Wednesday, 16 December 2015

More Words With No Direct Translation To English

Taken somewhere around Sycamore, Illinois — USA

After Words With No Direct Translation To English, I give you the sequel. As always, if you happen to know better definitions, please let us know in the comments.

1- Saudade (n): A Portuguese word for a deep emotional state of nostalgic or profound melancholic longing for an absent something or someone that one loves, which carries a repressed knowledge that the object of longing may never return

2- Sehnsucht (n):
A German word for the inconsolable longing in the human heart for we know not what; a yearning or craving for a far, familiar, not-earthly land one can identify as home.

3- Hiraeth (n): A Welsh word for
homesickness tinged with grief or sadness over the lost or departed; a mix of deep longing, yearning, nostalgia, wistfulness, or an earnest desire for the Wales of the past. 

4- Boketto [ぼけっと] (adj. or v.): A Japanese word for gazing vacantly into the distance without thinking or doing anything.

5- Uitwaaien (v): A Dutch word for taking a break from the activities of the daily life to clear one’s head; lit. to “walk in the wind”.

6- Tacenda (n): A word from Latin origin for things better left unsaid; matters to be passed on in silence.

7- Ostranenie [остранение] (n): A Russian word for defamiliarisation, which is the artistic technique of presenting to audiences common things in a strange, wild, and unfamiliar way in order to enhance perception of the familiar, so they know it on a different or deeper level.  

I specifically like this word because it describes that which I constantly had in mind while writing my book.
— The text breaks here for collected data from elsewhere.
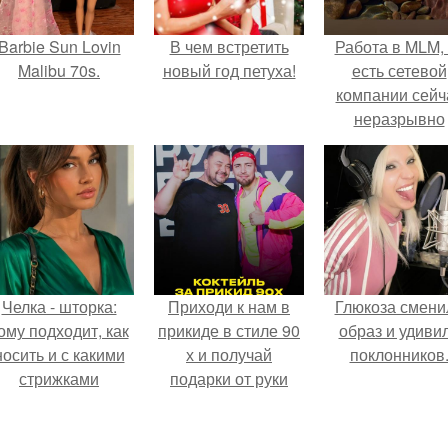
Barbie Sun Lovin
В чем встретить
Работа в MLM, 
Malibu 70s.
новый год петуха!
есть сетевой
компании сейч
неразрывно
связана с созда
своего контент
своей страниц
соц сетях.
Челка - шторка:
Приходи к нам в
Глюкоза смени
ому подходит, как
прикиде в стиле 90
образ и удиви
носить и с какими
х и получай
поклонников
стрижками
подарки от руки
сочетать.
вверх!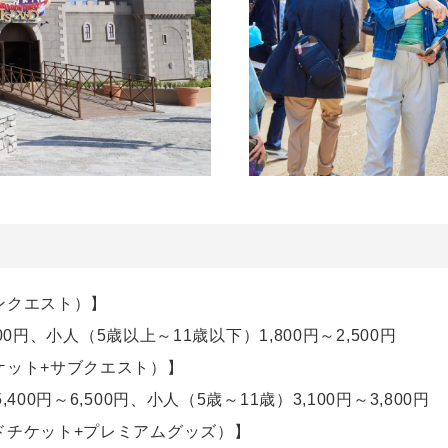
ンクエスト）】
00円、小人（5歳以上～11歳以下）1,800円～2,500円
ケット+サブクエスト）】
00円～6,500円、小人（5歳～11歳）3,100円～3,800円
ドチケット+プレミアムグッズ）】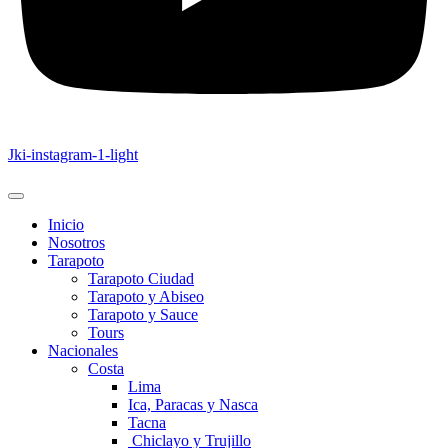
Jki-instagram-1-light
Inicio
Nosotros
Tarapoto
Tarapoto Ciudad
Tarapoto y Abiseo
Tarapoto y Sauce
Tours
Nacionales
Costa
Lima
Ica, Paracas y Nasca
Tacna
Chiclayo y Trujillo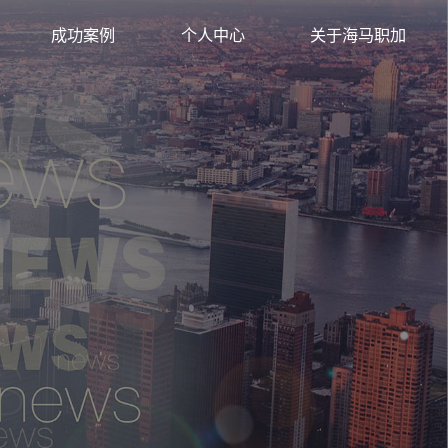
背景提升
成功案例
个人中心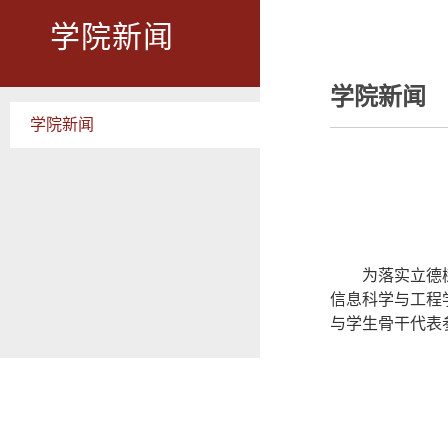
学院新闻
学院新闻
学院新闻
为落实立德
信息科学与工程
与学生骨干代表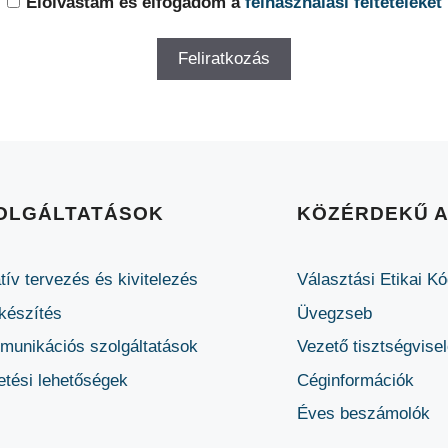
Elolvastam és elfogadom a
felhasználási feltételeket
OLGÁLTATÁSOK
KÖZÉRDEKŰ 
tív tervezés és kivitelezés
Választási Etikai K
készítés
Üvegzseb
unikációs szolgáltatások
Vezető tisztségvise
etési lehetőségek
Céginformációk
Éves beszámolók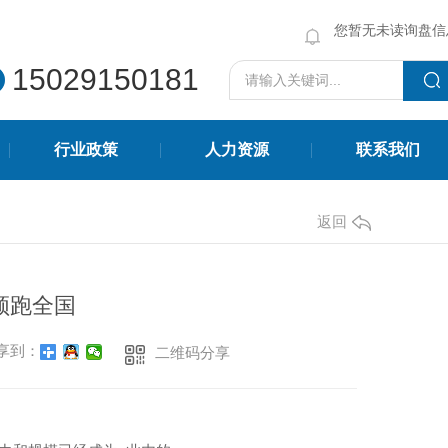
您暂无未读询盘信
15029150181
行业政策
人力资源
联系我们
返回
领跑全国
享到：
二维码分享
环保砖系列
陕西透水砖环保厂家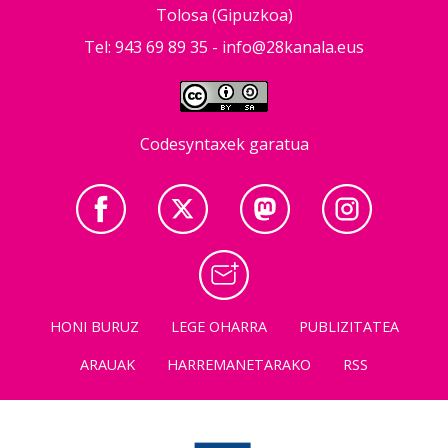
Tolosa (Gipuzkoa)
Tel: 943 69 89 35 -
info@28kanala.eus
Codesyntaxek garatua
HONI BURUZ
LEGE OHARRA
PUBLIZITATEA
ARAUAK
HARREMANETARAKO
RSS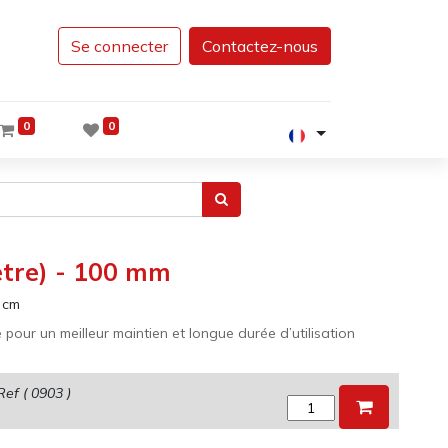
Se connecter
Contactez-nous
0
0
ètre) - 100 mm
cm
e pour un meilleur maintien et longue durée d’utilisation
Ref (
0903
)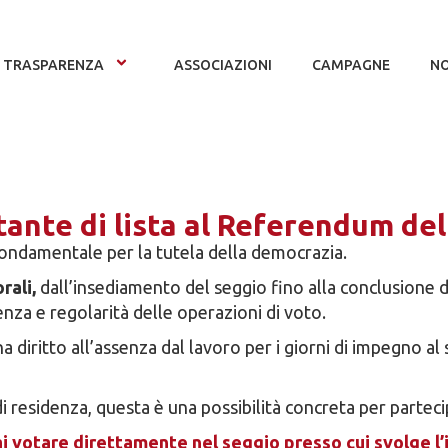
TRASPARENZA
ASSOCIAZIONI
CAMPAGNE
NO
ante di lista al Referendum del
fondamentale per la tutela della democrazia.
rali,
dall’insediamento del seggio fino alla conclusione d
nza e regolarità delle operazioni di voto.
 diritto all’assenza dal lavoro per i giorni di impegno al s
di residenza, questa è una possibilità concreta per parteci
 votare direttamente nel seggio presso cui svolge l’in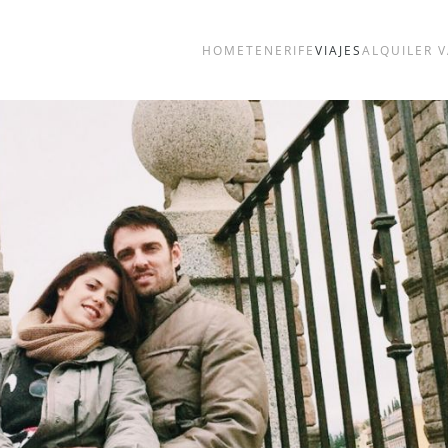
HOME
TENERIFE
VIAJES
ALQUILER 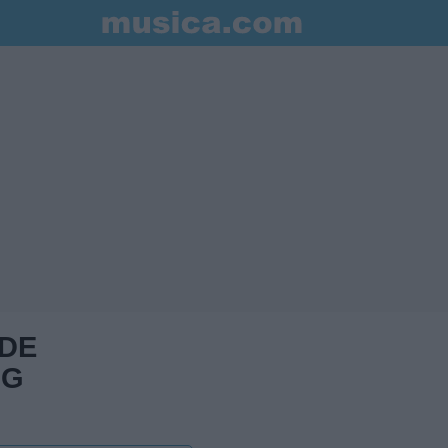
 DE
NG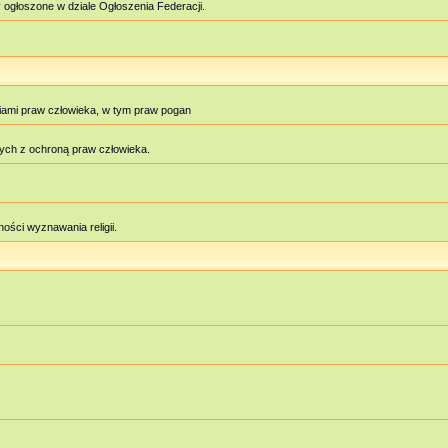
 ogłoszone w dziale Ogłoszenia Federacji.
iami praw człowieka, w tym praw pogan
ych z ochroną praw człowieka.
ości wyznawania religii.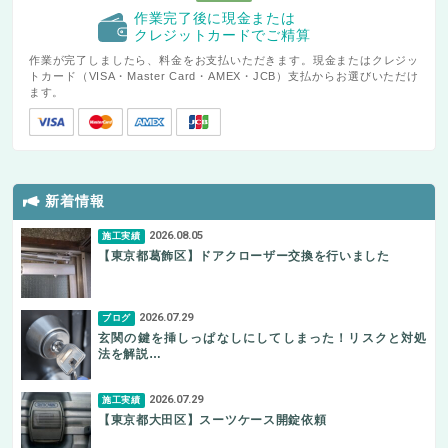
作業完了後に現金または
クレジットカードでご精算
作業が完了しましたら、料金をお支払いただきます。現金またはクレジッ
トカード（VISA・Master Card・AMEX・JCB）支払からお選びいただけ
ます。
新着情報
2026.08.05
施工実績
【東京都葛飾区】ドアクローザー交換を行いました
2026.07.29
ブログ
玄関の鍵を挿しっぱなしにしてしまった！リスクと対処
法を解説…
2026.07.29
施工実績
【東京都大田区】スーツケース開錠依頼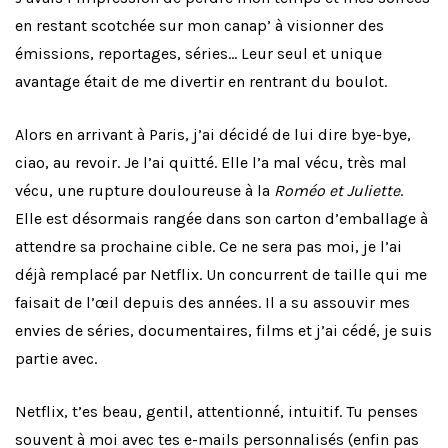
en restant scotchée sur mon canap’ à visionner des
émissions, reportages, séries… Leur seul et unique
avantage était de me divertir en rentrant du boulot.
Alors en arrivant à Paris, j’ai décidé de lui dire bye-bye,
ciao, au revoir. Je l’ai quitté. Elle l’a mal vécu, très mal
vécu, une rupture douloureuse à la
Roméo et Juliette
.
Elle est désormais rangée dans son carton d’emballage à
attendre sa prochaine cible. Ce ne sera pas moi, je l’ai
déjà remplacé par Netflix. Un concurrent de taille qui me
faisait de l’œil depuis des années. Il a su assouvir mes
envies de séries, documentaires, films et j’ai cédé, je suis
partie avec.
Netflix, t’es beau, gentil, attentionné, intuitif. Tu penses
souvent à moi avec tes e-mails personnalisés (enfin pas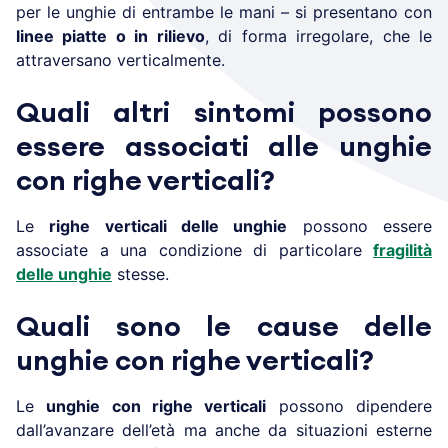
per le unghie di entrambe le mani – si presentano con
linee piatte o in rilievo
, di forma irregolare, che le
attraversano verticalmente.
Quali altri sintomi possono
essere associati alle unghie
con righe verticali?
Le
righe verticali delle unghie
possono essere
associate a una condizione di particolare
fragilità
delle unghie
stesse.
Quali sono le cause delle
unghie con righe verticali?
Le
unghie con righe verticali
possono dipendere
dall’avanzare dell’età ma anche da situazioni esterne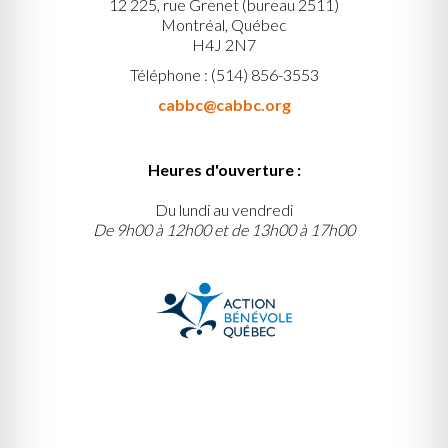
12 225, rue Grenet (bureau 2511)
Montréal, Québec
H4J 2N7
Téléphone : (514) 856-3553
cabbc@cabbc.org
Heures d'ouverture :
Du lundi au vendredi
De 9h00 à 12h00 et de 13h00 à 17h00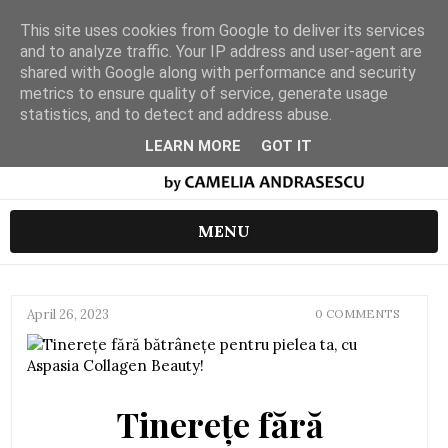
This site uses cookies from Google to deliver its services
and to analyze traffic. Your IP address and user-agent are
shared with Google along with performance and security
metrics to ensure quality of service, generate usage
statistics, and to detect and address abuse.
LEARN MORE
GOT IT
MENU
April 26, 2023
0 COMMENTS
Tinerețe fără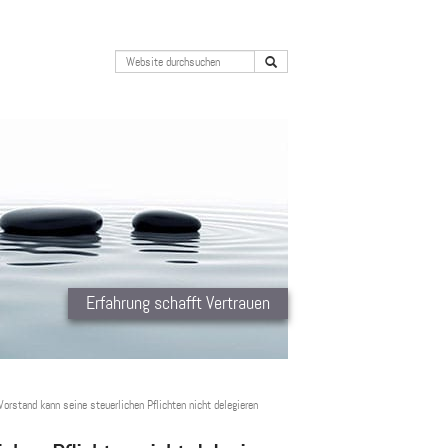
Erfahrung schafft Vertrauen
Vorstand kann seine steuerlichen Pflichten nicht delegieren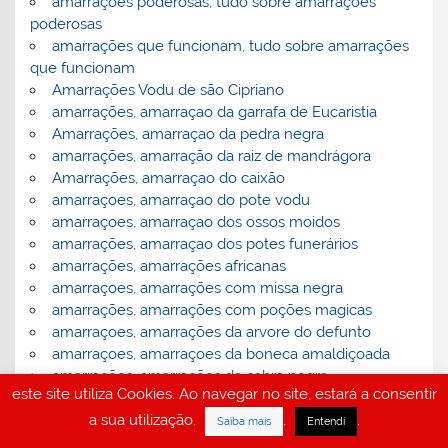
amarrações poderosas, tudo sobre amarrações
poderosas
amarrações que funcionam, tudo sobre amarrações
que funcionam
Amarrações Vodu de são Cipriano
amarrações, amarraçao da garrafa de Eucaristia
Amarrações, amarraçao da pedra negra
amarrações, amarração da raiz de mandrágora
Amarrações, amarraçao do caixão
amarraçoes, amarraçao do pote vodu
amarraçoes, amarraçao dos ossos moidos
amarrações, amarraçao dos potes funerários
amarrações, amarrações africanas
amarraçoes, amarrações com missa negra
amarrações, amarrações com poções magicas
amarraçoes, amarrações da arvore do defunto
amarraçoes, amarraçoes da boneca amaldiçoada
amarrações, amarrações da cabra negra
este site utiliza Cookies. Ao navegar no site, estará a consentir
amarrações, amarrações da porta oculta
a sua utilização.
.
.
amarrações, amarrações de fidelidade
Saiba mais
Entendi
Amarrações, amarrações de magia negra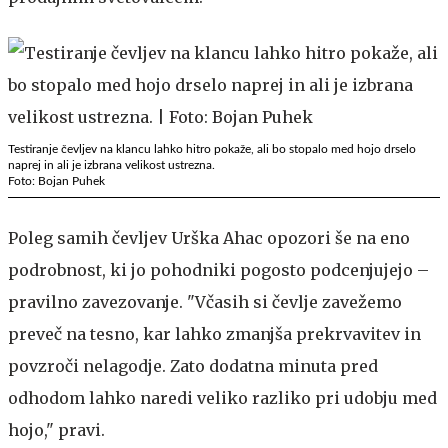
Testiranje čevljev na klancu lahko hitro pokaže, ali bo stopalo med hojo drselo
naprej in ali je izbrana velikost ustrezna.
Foto: Bojan Puhek
Poleg samih čevljev Urška Ahac opozori še na eno
podrobnost, ki jo pohodniki pogosto podcenjujejo –
pravilno zavezovanje. "Včasih si čevlje zavežemo
preveč na tesno, kar lahko zmanjša prekrvavitev in
povzroči nelagodje. Zato dodatna minuta pred
odhodom lahko naredi veliko razliko pri udobju med
hojo," pravi.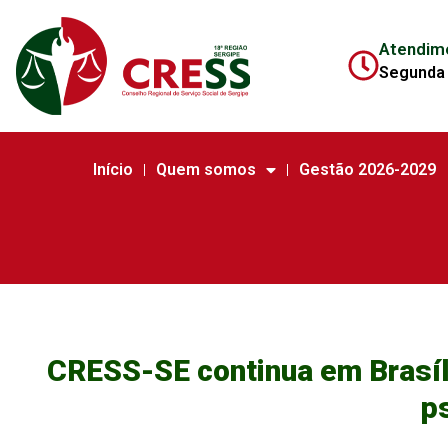
Atendim
Segunda 
Início
Quem somos
Gestão 2026-2029
CRESS-SE continua em Brasíl
p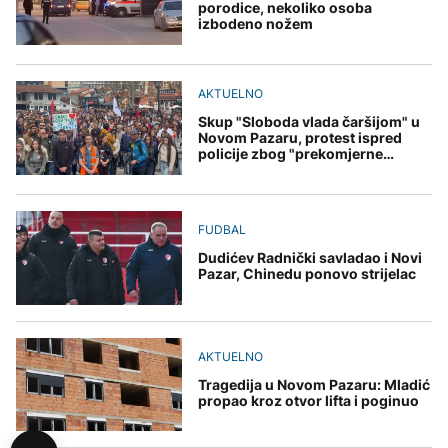
porodice, nekoliko osoba
izbodeno nožem
AKTUELNO
Skup "Sloboda vlada čaršijom" u
Novom Pazaru, protest ispred
policije zbog "prekomjerne
upotrebe sile"
FUDBAL
Dudićev Radnički savladao i Novi
Pazar, Chinedu ponovo strijelac
AKTUELNO
Tragedija u Novom Pazaru: Mladić
propao kroz otvor lifta i poginuo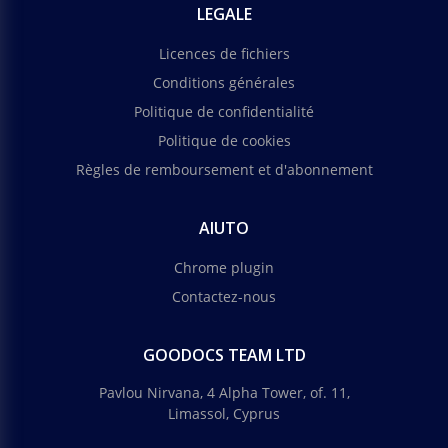
LEGALE
Licences de fichiers
Conditions générales
Politique de confidentialité
Politique de cookies
Règles de remboursement et d'abonnement
AIUTO
Chrome plugin
Contactez-nous
GOODOCS TEAM LTD
Pavlou Nirvana, 4 Alpha Tower, of. 11,
Limassol, Cyprus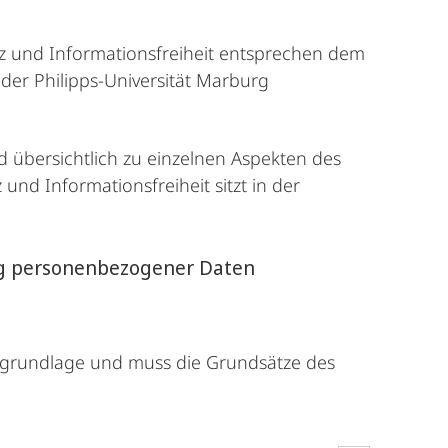
z und Informationsfreiheit entsprechen dem
 der Philipps-Universität Marburg
 übersichtlich zu einzelnen Aspekten des
nd Informationsfreiheit sitzt in der
ung personenbezogener Daten
sgrundlage und muss die Grundsätze des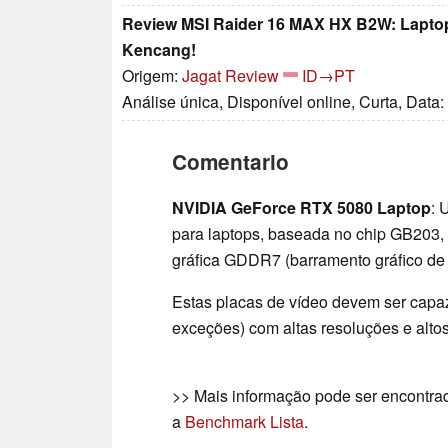
Review MSI Raider 16 MAX HX B2W: Laptop
Kencang!
Origem:
Jagat Review
ID→PT
Análise única, Disponível online, Curta, Data
Comentario
NVIDIA GeForce RTX 5080 Laptop
: 
para laptops, baseada no chip GB203,
gráfica GDDR7 (barramento gráfico de 
Estas placas de vídeo devem ser cap
exceções) com altas resoluções e altos
>> Mais informação pode ser encontr
a
Benchmark Lista
.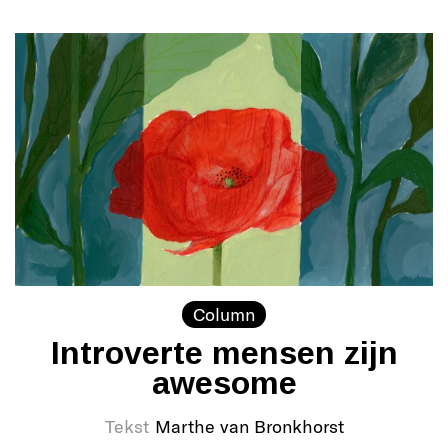
Column
Introverte mensen zijn
awesome
Tekst
Marthe van Bronkhorst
Naturally, it is found in there.

8- Vorfreude (n): A German word for the joyful, intense anticipation which comes from imagining future pleasures.

9- Cynefin [ˈkʌnɨvɪn] (n. or adj.): A Welsh word which, as a noun, means habitat, and as an adjective means familiar. It is used to describe the state of being influenced and often determined by our experience; by the multiple pasts of which we can only be partly aware. It can also refer to fleeting moments in time; a place or the time when we instinctively belong or feel most connected; a place where nature around one feels right and welcoming, and where a person or even an animal feels it ought to live.

The latter meaning of Cynefin echoes with one more word with no direct translation to English: Querencia (n): A metaphysical concept in the Spanish language. The term comes from the Spanish verb ‘querer’, meaning “to desire, love”; from Latin quaerere ‘seek’. Querencia describes a place where one feels safe; a place from which one’s strength of character is drawn and where one feels at home.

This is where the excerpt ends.